Who wrote these? Most name Valentín Carderera, the first biographer, and Moratín. On the preparatory sketch, however, in which the cock-faced man—the spitting image of big-nosed Martin in the portrait he just finished—is naked, stripped even of the upside-down trousers, Goya scribbled, in his unmistakeable hand, “This is a man who because he was told he had an indecent face put his underwear on his head, and only when eating does he reveal himself.”
He, Goya, is actually large of body—his mind goes off like this, like a shot—the head larger still, well outside the accepted canon of proportions, and stiff-jointed; and he wears whatever is laid out for him. This is not to say he is not particular about how he appears to others. Like the truly vain, he thinks himself above vanity. And his complexion is pale, deprived of light. Etiolated was the word Moratín used to describe him later that night at Lady Holland’s tertulia. “Eres tan etiolada, Paco,” the poet said when he clapped eyes on him in the library. Moratín sheathed in a long green coat with grey velveteen cuffs, a short blue jacket with a great number of small metal buttons, a particoloured silk waistcoat, black velvet breeches, blue stockings, and long quartered shoes with large glittering buckles. “Como una lanza de espárrago blanco.” Like a spear of white asparagus.

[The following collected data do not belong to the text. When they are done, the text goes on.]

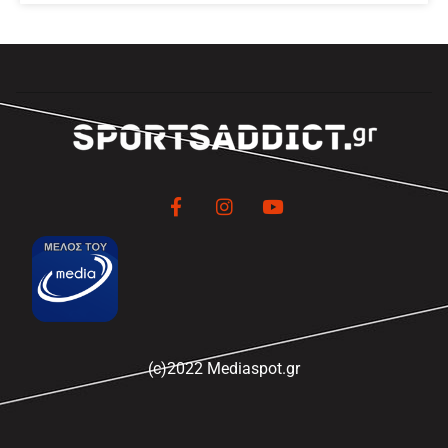
(c)2022 Mediaspot.gr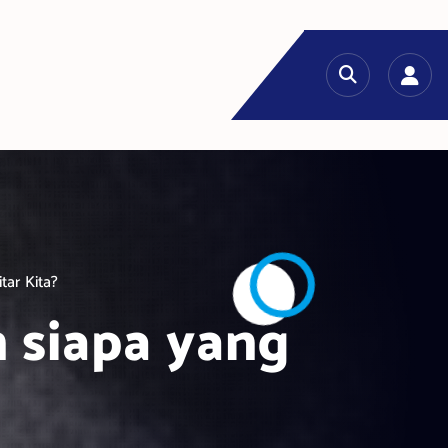
tar Kita?
n siapa yang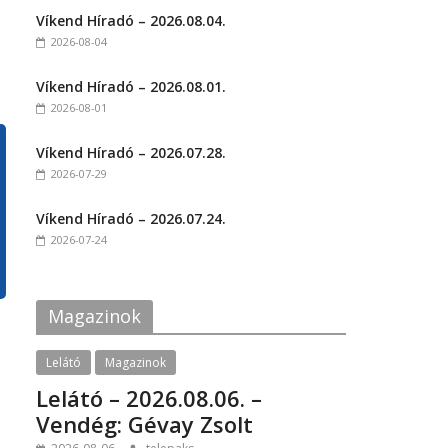
t
t
Víkend Híradó – 2026.08.04.
o
o
s
s
2026-08-04
h
h
a
a
r
r
Víkend Híradó – 2026.08.01.
e
e
o
o
2026-08-01
n
n
F
T
a
w
c
i
Víkend Híradó – 2026.07.28.
e
t
2026-07-29
b
t
o
e
o
r
k
(
Víkend Híradó – 2026.07.24.
(
O
2026-07-24
O
p
p
e
e
n
n
s
s
i
i
n
Magazinok
n
n
n
e
e
w
w
w
Lelátó
Magazinok
w
i
i
n
Lelátó – 2026.08.06. –
n
d
d
o
Vendég: Gévay Zsolt
o
w
w
)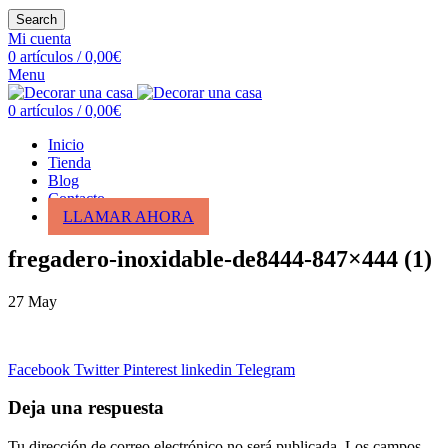
Search
Mi cuenta
0
artículos
/
0,00
€
Menu
0
artículos
/
0,00
€
Inicio
Tienda
Blog
Contacto
LLAMAR AHORA
fregadero-inoxidable-de8444-847×444 (1)
27
May
Facebook
Twitter
Pinterest
linkedin
Telegram
Deja una respuesta
Tu dirección de correo electrónico no será publicada.
Los campos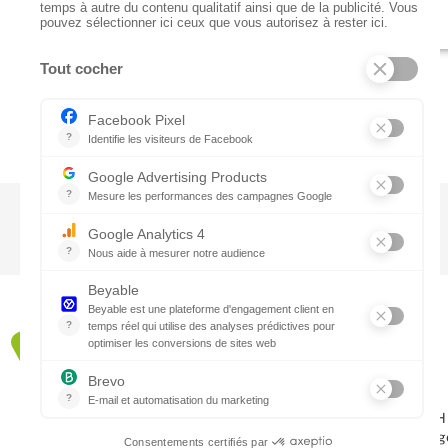
CTN BNL
‘t Hoge 116 - 8500 KORTRIJK – B
+ 32 (0) 56/20.16.55
info@ctnbenelux.com
Openingsuren : 9-12.30H ; 13.30-17H
Gesloten op zater-, zon- en feestda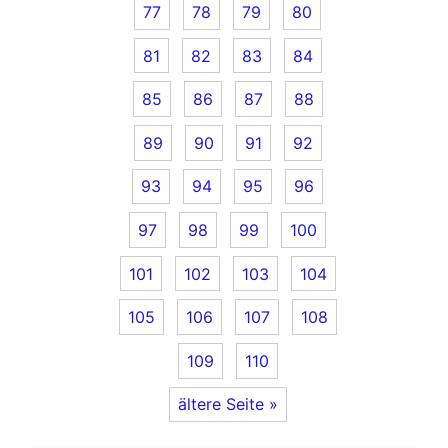
77
78
79
80
81
82
83
84
85
86
87
88
89
90
91
92
93
94
95
96
97
98
99
100
101
102
103
104
105
106
107
108
109
110
ältere Seite »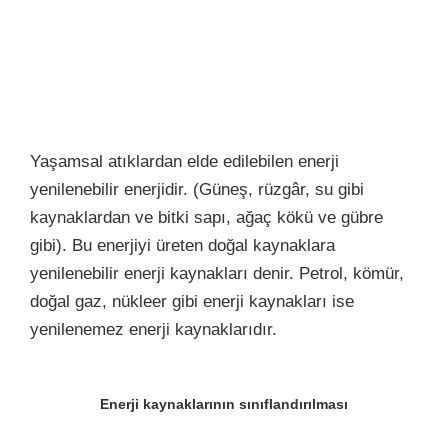
Yaşamsal atıklardan elde edilebilen enerji
yenilenebilir enerjidir. (Güneş, rüzgâr, su gibi
kaynaklardan ve bitki sapı, ağaç kökü ve gübre
gibi). Bu enerjiyi üreten doğal kaynaklara
yenilenebilir enerji kaynakları denir. Petrol, kömür,
doğal gaz, nükleer gibi enerji kaynakları ise
yenilenemez enerji kaynaklarıdır.
Enerji kaynaklarının sınıflandırılması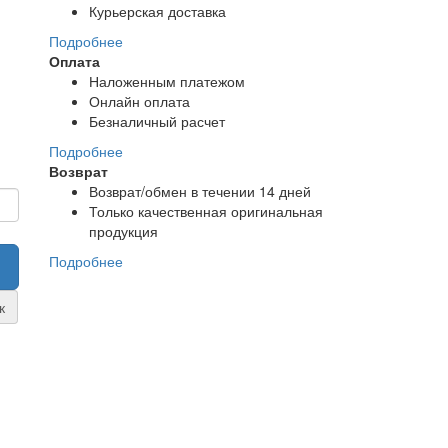
Курьерская доставка
Подробнее
Оплата
Наложенным платежом
Онлайн оплата
Безналичный расчет
Подробнее
Возврат
Возврат/обмен в течении 14 дней
Только качественная оригинальная
продукция
Подробнее
к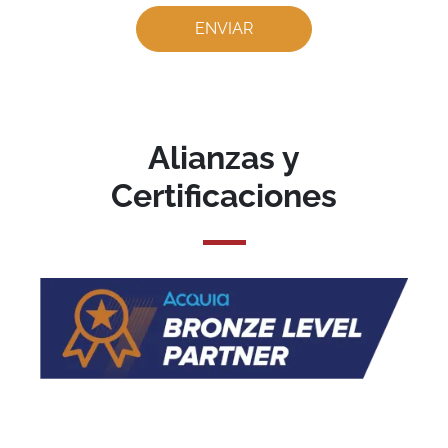
Alianzas y
Certificaciones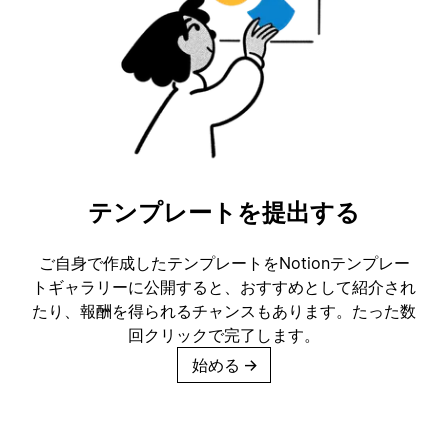
テンプレートを提出する
ご自身で作成したテンプレートをNotionテンプレー
トギャラリーに公開すると、おすすめとして紹介され
たり、報酬を得られるチャンスもあります。たった数
回クリックで完了します。
始める
→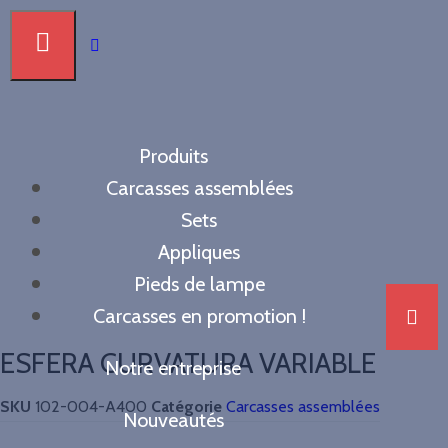
Produits
Carcasses assemblées
Carcasses assemblées
Sets
Appliques
Pieds de lampe
Carcasses en promotion !
ESFERA CURVATURA VARIABLE
Notre entreprise
SKU
102-004-A400
Catégorie
Carcasses assemblées
Nouveautés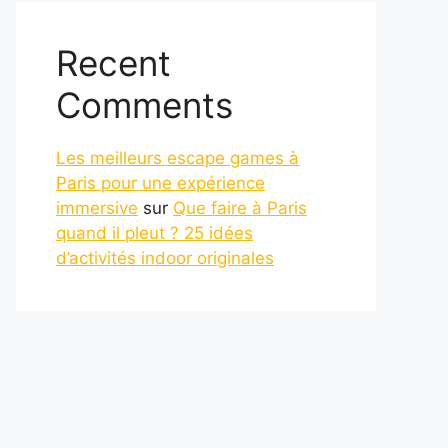
Recent
Comments
Les meilleurs escape games à
Paris pour une expérience
immersive
sur
Que faire à Paris
quand il pleut ? 25 idées
d’activités indoor originales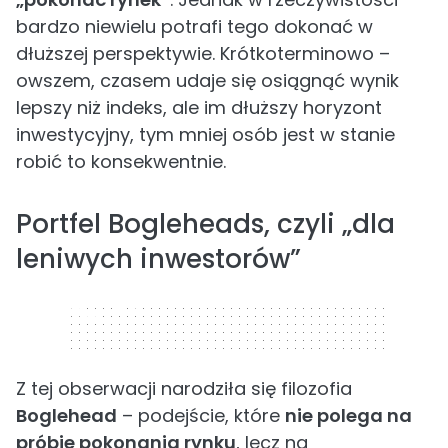
bardzo niewielu potrafi tego dokonać w
dłuższej perspektywie. Krótkoterminowo –
owszem, czasem udaje się osiągnąć wynik
lepszy niż indeks, ale im dłuższy horyzont
inwestycyjny, tym mniej osób jest w stanie
robić to konsekwentnie.
Portfel Bogleheads, czyli „dla
leniwych inwestorów”
320 x 50
Z tej obserwacji narodziła się filozofia
Boglehead
– podejście, które
nie polega na
próbie pokonania rynku
, lecz na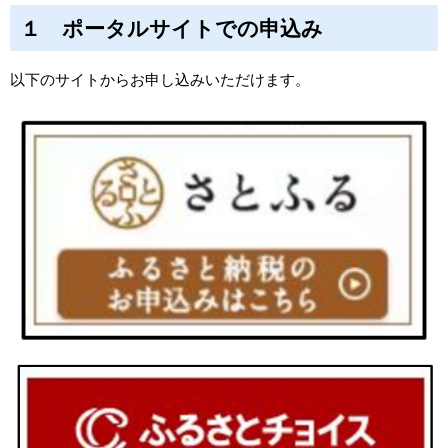
１ ポータルサイトでの申込み
以下のサイトからお申し込みいただけます。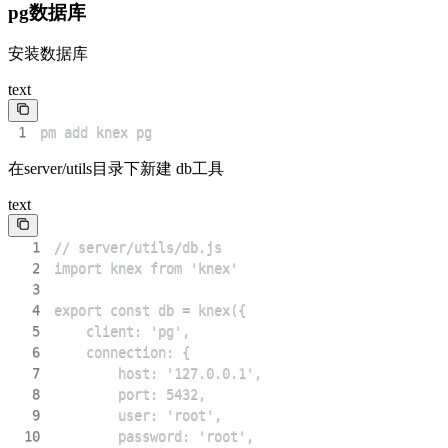
pg数据库
安装数据库
text
1
pm add knex pg
在server/utils目录下新建 db工具
text
1
2
3
4
5
6
7
8
9
10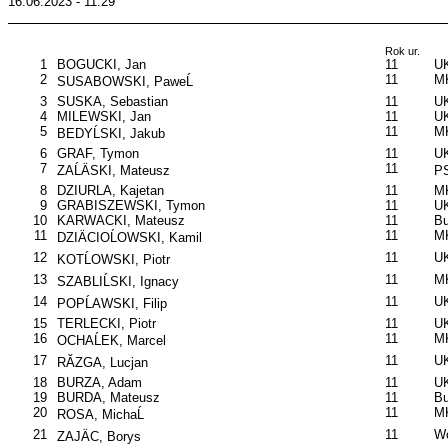
16.06.2023 - 11:29
Rok ur.
1
BOGUCKI, Jan
11
UK
2
11
M
SUSABOWSKI, PaweĹ
3
SUSKA, Sebastian
11
UK
4
MILEWSKI, Jan
11
UK
5
11
MK
BEDYĹSKI, Jakub
6
GRAF, Tymon
11
UK
7
11
ZAĹÄSKI, Mateusz
P
8
DZIURLA, Kajetan
11
MK
9
GRABISZEWSKI, Tymon
11
UK
10
KARWACKI, Mateusz
11
B
11
11
MK
DZIÄCIOĹOWSKI, Kamil
12
11
UK
KOTĹOWSKI, Piotr
13
11
M
SZABLIĹSKI, Ignacy
14
11
UK
POPĹAWSKI, Filip
15
TERLECKI, Piotr
11
UK
16
11
MK
OCHAĹEK, Marcel
17
11
UK
RĂZGA, Lucjan
18
BURZA, Adam
11
UK
19
BURDA, Mateusz
11
B
20
11
MK
ROSA, MichaĹ
21
11
W
ZAJÄC, Borys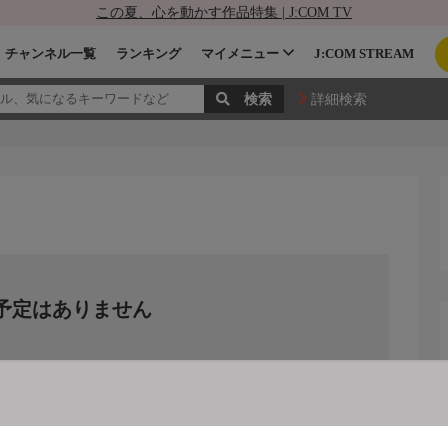
この夏、心を動かす作品特集 | J:COM TV
チャンネル一覧
ランキング
マイメニュー
J:COM STREAM
詳細検索
予定はありません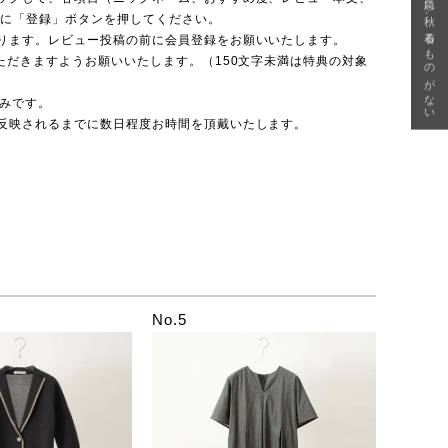
急に秋、着るものがない
後に「登録」ボタンを押してください。
ります。レビュー投稿の前に会員登録をお願いいたします。
ただきますようお願いいたします。（150文字未満は特典の対象
のみです。
反映されるまでに数日程度お時間を頂戴いたします。
No.5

Of course, Goya didn’t hear a word of this. He was turned toward the Duquesa of Benevente. She started to laugh, he turned. The others tittered. His pale face reddened. He walked out of the room, descended the stairs, retrieved his hat and his stick, and took his leave.
Killed by words, murdered by words.
Which of these deformados is he? He hears it slop into the pot in his mind. He is almost always present somewhere in his pictures. Revealed by the sun and its brightness, concealed by the night. His face, if it is indeed his face, in or out of countenance cannot be construed, as it is hidden from our view. His head is indeed pale—palely depicted, barely sketched out. Lifeless, drained of blood, or bathed again in moonlight.
No more newspapers. No stories about yellow fever in the ports and the massacres in France.
No rats. No politics. No thought. No commentary. No hours to waste.
The pen, the brush, the spear of asparagus and its depiction, these he can control.
“¡Sereno!” he shouts, and the lantern approaches, and the man with the keys emerges from the darkness. The watchman studies his face, opens the door, and lights his way to the third floor, where they bid each other goodnight.